Working with our partners in each district, we identified the list of district villages that could feasibly be enumerated by our enumeration team (the primary consideration here was either road access or the quality of the road access). Then, within each district, we generated a complete list of the villages that are candidates for enumeration. The villages were then ranked according to their population size (population statistics provided by the 2010 Ghana census). We then formed groups of four villages by putting four consecutive villages on these lists in the same quadruplet. In a typical district, we would have approximately 50 quadruplets.

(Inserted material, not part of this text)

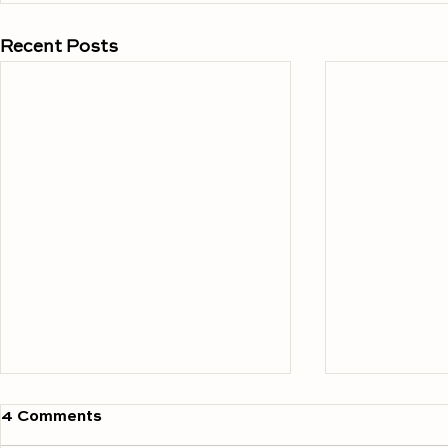
Recent Posts
4 Comments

In each district, we randomly selected 13 quadruplets with probabilities weighted by the quadruplet’s share of the total population of the villages being considered in the district. This initial sample of quadruplets was then adjusted in consultation with the district health officials. The adjusted selection criteria are driven, in part, by cost considerations; for budget reasons, we were constrained to ensure reasonable travel distances between the four village clusters. We also needed to ensure, in collaboration with district health officials, that the COVID-19 vaccines were readily available in the four village clusters selected. Within each of the chosen quadruplets, we randomly selected one village for the placebo treatment; one for the standard health video; one for the low cash incentive video; and one for the high cash incentive video. This resulted in a total sample of 310 villages from the six different districts. Within each of the three treatment villages (health, low cash and high cash), 75% of the participants were randomly assigned to the village treatment, and 25% of the participants were randomly assigned to a placebo video. The complete list of villages and treatment assignments is available in the Supplementary Information.

Enumerator IDs were assigned to village clusters. At the beginning of each enumeration day, enumerators downloaded their Qualtrics questionnaire assignments with the appropriate embedded videos. At the end of the day, these completed questionnaires were uploaded to the Candour server. No survey data were left resident on the individual tablets. Enumerators were provided with a random walk protocol for selecting households in each village; the detailed protocol was included in the pre-registration and is available at https://doi.org/10.7910/DVN/X5MBHP.

Within each of the 310 villages, we randomly sampled 21 individuals. Households were randomly selected, and then, within households, we randomly selected individuals 18 years of age and older with the condition that they had not received the COVID-19 vaccine. There are four treatment arms with 80 clusters in each treatment arm. We sampled 5,900 in the first phase. The power calculations in our pre-registration assumed 300 villages in the design and at least 25 respondents per village. In this case, we are powered to detect an effect size of 0.06. All of the simulations—villages ranging in number from 200 to 400 with as few as 20 treated participants per village—were powered at 0.80 to detect an effect size of 0.12. We anticipated that our design, with four treatment arms, 312 villages and 21 treated participants per village, would be powered at approximately 0.80 to detect an effect size as small as 0.06.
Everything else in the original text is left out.